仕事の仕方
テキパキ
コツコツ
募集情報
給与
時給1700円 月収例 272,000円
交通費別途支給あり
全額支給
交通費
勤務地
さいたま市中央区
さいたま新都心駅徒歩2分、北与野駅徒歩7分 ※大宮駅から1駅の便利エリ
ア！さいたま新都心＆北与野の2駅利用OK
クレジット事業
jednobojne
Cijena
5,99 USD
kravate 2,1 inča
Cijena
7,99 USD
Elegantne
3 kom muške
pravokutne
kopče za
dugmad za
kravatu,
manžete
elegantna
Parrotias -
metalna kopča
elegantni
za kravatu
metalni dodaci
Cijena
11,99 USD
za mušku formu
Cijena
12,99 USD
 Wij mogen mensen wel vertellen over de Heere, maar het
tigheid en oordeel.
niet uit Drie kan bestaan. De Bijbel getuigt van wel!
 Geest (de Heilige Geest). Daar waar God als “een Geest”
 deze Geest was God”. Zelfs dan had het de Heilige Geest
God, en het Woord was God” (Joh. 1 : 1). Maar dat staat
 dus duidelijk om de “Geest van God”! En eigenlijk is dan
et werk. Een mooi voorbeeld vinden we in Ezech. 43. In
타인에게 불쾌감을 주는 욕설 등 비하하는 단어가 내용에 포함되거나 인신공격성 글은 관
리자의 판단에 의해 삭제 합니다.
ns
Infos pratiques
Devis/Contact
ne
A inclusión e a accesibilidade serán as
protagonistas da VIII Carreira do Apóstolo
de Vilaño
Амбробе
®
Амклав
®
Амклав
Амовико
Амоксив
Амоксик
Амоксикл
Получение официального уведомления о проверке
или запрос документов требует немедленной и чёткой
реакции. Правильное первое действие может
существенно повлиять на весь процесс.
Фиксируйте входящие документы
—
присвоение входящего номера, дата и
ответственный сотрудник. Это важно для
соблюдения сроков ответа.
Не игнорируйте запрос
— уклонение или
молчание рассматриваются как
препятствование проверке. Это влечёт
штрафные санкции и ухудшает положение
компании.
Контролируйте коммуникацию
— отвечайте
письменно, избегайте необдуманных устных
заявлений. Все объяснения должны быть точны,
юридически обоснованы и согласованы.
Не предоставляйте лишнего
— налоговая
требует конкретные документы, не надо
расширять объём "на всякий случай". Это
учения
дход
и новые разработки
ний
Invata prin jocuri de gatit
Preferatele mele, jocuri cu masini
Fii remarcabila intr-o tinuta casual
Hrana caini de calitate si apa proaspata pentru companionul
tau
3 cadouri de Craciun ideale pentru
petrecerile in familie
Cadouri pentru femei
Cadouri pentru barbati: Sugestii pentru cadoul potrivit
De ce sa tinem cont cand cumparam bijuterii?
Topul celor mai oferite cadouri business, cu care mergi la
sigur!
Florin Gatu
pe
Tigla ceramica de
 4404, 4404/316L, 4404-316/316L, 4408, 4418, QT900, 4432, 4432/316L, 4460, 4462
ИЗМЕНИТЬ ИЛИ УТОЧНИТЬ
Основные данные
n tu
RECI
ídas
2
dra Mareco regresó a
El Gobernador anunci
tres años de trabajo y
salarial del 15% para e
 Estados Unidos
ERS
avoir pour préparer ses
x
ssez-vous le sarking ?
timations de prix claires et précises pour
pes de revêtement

» **TASK PROMPT**
Give back the whole of the data above, exactly as written.

» **YOUR RESPONSE**
仕事の仕方
テキパキ
コツコツ
募集情報
給与
時給1700円 月収例 272,000円
交通費別途支給あり
全額支給
交通費
勤務地
さいたま市中央区
さいたま新都心駅徒歩2分、北与野駅徒歩7分 ※大宮駅から1駅の便利エリ
ア！さいたま新都心＆北与野の2駅利用OK
クレジット事業
jednobojne
Cijena
5,99 USD
kravate 2,1 inča
Cijena
7,99 USD
Elegantne
3 kom muške
pravokutne
kopče za
dugmad za
kravatu,
manžete
elegantna
Parrotias -
metalna kopča
elegantni
za kravatu
metalni dodaci
Cijena
11,99 USD
za mušku formu
Cijena
12,99 USD
 Wij mogen mensen wel vertellen over de Heere, maar het
tigheid en oordeel.
niet uit Drie kan bestaan. De Bijbel getuigt van wel!
 Geest (de Heilige Geest). Daar waar God als “een Geest”
 deze Geest was God”. Zelfs dan had het de Heilige Geest
God, en het Woord was God” (Joh. 1 : 1). Maar dat staat
 dus duidelijk om de “Geest van God”! En eigenlijk is dan
et werk. Een mooi voorbeeld vinden we in Ezech. 43. In
타인에게 불쾌감을 주는 욕설 등 비하하는 단어가 내용에 포함되거나 인신공격성 글은 관
리자의 판단에 의해 삭제 합니다.
ns
Infos pratiques
Devis/Contact
ne
A inclusión e a accesibilidade serán as
protagonistas da VIII Carreira do Apóstolo
de Vilaño
Амбробе
®
Амклав
®
Амклав
Амовико
Амоксив
Амоксик
Амоксикл
Получение официального уведомления о проверке
или запрос документов требует немедленной и чёткой
реакции. Правильное первое действие может
существенно повлиять на весь процесс.
Фиксируйте входящие документы
—
присвоение входящего номера, дата и
ответственный сотрудник. Это важно для
соблюдения сроков ответа.
Не игнорируйте запрос
— уклонение или
молчание рассматриваются как
препятствование проверке. Это влечёт
штрафные санкции и ухудшает положение
компании.
Контролируйте коммуникацию
— отвечайте
письменно, избегайте необдуманных устных
заявлений. Все объяснения должны быть точны,
юридически обоснованы и согласованы.
Не предоставляйте лишнего
— налоговая
требует конкретные документы, не надо
расширять объём "на всякий случай". Это
учения
дход
и новые разработки
ний
Invata prin jocuri de gatit
Preferatele mele, jocuri cu masini
Fii remarcabila intr-o tinuta casual
Hrana caini de calitate si apa proaspata pentru companionul
tau
3 cadouri de Craciun ideale pentru
petrecerile in familie
Cadouri pentru femei
Cadouri pentru barbati: Sugestii pentru cadoul potrivit
De ce sa tinem cont cand cumparam bijuterii?
Topul celor mai oferite cadouri business, cu care mergi la
sigur!
Florin Gatu
pe
Tigla ceramica de
 4404, 4404/316L, 4404-316/316L, 4408, 4418, QT900, 4432, 4432/316L, 4460, 4462
ИЗМЕНИТЬ ИЛИ УТОЧНИТЬ
Основные данные
n tu
RECI
ídas
2
dra Mareco regresó a
El Gobernador anunci
tres años de trabajo y
salarial del 15% para e
 Estados Unidos
ERS
avoir pour préparer ses
x
ssez-vous le sarking ?
timations de prix claires et précises pour
pes de revêtement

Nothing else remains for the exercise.